If one could fold space in order to travel vast distances relatively fast, how far could one travel, and in what time frame? What effects would the travel have on our bodies and what would a person see if they looked out the window?

Answer:

We live in a universe that has three space dimensions (as far as we know) and one time dimension. But to make my answer to your question easier to understand, let us pretend the space of our universe has only two dimensions, like a piece of paper, but a piece of paper billions of light-years across. Imagine two points (call them A and B) a hundred light-years apart on that huge piece of paper. Something travelling on the surface of the paper at the speed of light would take a hundred years to get from A to B. But suppose we bend or fold the paper over so that the points A and B touch. Then there is a "short cut" from A to B that has zero length --- or at least a very small length. Taking that short cut would not take a hundred years, but maybe only an instant --- or at least a very short time.

Could the space of our universe fold over like that so that points that are far apart on the paper touch? One cannot rule that out. But even if such a thing could happen, there is the question of how to take the "short cut". It would require what is called a "Minkowski wormhole" (a kind of bridge in space) to connect the two points A and B. The laws of gravity, as written down by Einstein, allow Minkowski wormholes to exist, but ONLY if there exists some kind of matter whose energy and momentum is unlike that of any kind of matter ever seen and extremely unlikely to exist in the real world. For this reason, physicists think that travel great distances by "folding space" is highly unlikely to be possible.

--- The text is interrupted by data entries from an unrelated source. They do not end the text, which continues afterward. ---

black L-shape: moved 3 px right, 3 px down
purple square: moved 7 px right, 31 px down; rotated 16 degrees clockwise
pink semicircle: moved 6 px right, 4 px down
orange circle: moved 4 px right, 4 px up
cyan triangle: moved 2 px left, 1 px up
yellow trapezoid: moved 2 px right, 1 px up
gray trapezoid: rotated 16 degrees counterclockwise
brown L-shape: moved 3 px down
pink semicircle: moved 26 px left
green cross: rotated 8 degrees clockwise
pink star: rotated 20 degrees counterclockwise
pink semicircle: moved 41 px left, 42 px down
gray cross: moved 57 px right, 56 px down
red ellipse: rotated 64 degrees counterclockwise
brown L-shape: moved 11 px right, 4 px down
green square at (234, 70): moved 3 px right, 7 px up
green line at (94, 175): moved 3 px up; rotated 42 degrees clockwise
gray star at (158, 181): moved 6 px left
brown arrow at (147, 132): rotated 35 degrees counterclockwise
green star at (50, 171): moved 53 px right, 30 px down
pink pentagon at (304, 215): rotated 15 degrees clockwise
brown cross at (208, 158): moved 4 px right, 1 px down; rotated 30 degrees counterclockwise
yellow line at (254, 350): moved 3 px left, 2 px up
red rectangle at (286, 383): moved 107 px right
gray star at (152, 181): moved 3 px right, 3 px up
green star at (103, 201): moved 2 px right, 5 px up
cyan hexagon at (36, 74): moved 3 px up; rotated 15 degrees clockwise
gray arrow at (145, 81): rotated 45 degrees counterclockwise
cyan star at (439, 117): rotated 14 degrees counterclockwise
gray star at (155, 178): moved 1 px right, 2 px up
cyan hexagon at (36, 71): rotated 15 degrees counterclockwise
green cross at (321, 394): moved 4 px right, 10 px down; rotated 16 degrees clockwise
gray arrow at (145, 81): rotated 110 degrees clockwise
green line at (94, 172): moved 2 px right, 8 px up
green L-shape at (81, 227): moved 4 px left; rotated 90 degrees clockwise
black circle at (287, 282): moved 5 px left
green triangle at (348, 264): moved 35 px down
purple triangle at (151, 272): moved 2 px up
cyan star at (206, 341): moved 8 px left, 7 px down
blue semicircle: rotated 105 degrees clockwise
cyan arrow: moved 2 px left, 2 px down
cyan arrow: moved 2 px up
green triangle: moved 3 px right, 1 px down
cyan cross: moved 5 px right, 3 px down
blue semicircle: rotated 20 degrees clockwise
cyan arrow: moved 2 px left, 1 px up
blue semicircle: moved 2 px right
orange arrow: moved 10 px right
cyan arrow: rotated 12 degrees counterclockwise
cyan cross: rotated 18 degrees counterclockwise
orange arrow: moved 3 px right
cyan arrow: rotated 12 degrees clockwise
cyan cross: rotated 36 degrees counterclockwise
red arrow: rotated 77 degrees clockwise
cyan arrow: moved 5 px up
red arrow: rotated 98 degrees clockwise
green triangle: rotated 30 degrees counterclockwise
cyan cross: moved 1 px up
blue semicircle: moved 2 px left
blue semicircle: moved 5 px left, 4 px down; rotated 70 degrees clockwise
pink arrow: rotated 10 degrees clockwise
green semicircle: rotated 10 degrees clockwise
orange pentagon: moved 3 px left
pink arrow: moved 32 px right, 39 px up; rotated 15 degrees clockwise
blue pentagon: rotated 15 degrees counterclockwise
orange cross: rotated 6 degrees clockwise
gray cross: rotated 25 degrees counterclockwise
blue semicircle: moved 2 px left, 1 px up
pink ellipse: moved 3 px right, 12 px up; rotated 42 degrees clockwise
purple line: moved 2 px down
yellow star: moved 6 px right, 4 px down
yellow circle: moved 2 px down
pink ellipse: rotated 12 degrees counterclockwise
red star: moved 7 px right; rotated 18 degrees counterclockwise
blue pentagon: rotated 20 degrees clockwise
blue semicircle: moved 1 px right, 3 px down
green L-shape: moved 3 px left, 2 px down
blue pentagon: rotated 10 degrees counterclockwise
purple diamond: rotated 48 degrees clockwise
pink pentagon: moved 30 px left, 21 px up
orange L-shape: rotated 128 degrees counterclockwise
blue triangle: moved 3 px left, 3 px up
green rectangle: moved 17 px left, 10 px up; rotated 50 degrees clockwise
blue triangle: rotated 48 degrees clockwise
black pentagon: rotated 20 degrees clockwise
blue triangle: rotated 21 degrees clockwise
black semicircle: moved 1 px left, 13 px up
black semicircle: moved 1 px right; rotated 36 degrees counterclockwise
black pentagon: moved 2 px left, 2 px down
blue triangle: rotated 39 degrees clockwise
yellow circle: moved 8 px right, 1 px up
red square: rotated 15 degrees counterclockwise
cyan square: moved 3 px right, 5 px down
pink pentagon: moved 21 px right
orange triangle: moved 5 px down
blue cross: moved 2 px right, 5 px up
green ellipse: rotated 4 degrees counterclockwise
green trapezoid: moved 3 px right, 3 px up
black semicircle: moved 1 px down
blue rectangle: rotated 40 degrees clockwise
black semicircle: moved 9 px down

But suppose it were possible. There would be no limit to how far one could travel in space in almost an instant. But even stranger, one could also travel backwards in time, because a wormhole (if they such things existed) could connect a point A at one time to a point B that was at an earlier time. That is, one could travel anywhere in space and time. That means you could get somewhere before you even departed! As to what would happen to our bodies in the process, I do not know exactly. It would depend on the size of the wormhole. The gravitational effects inside the wormhole would probably be immense and destroy a human being going through.


Fortunately, such things are almost certainly not allowed by the laws of physics.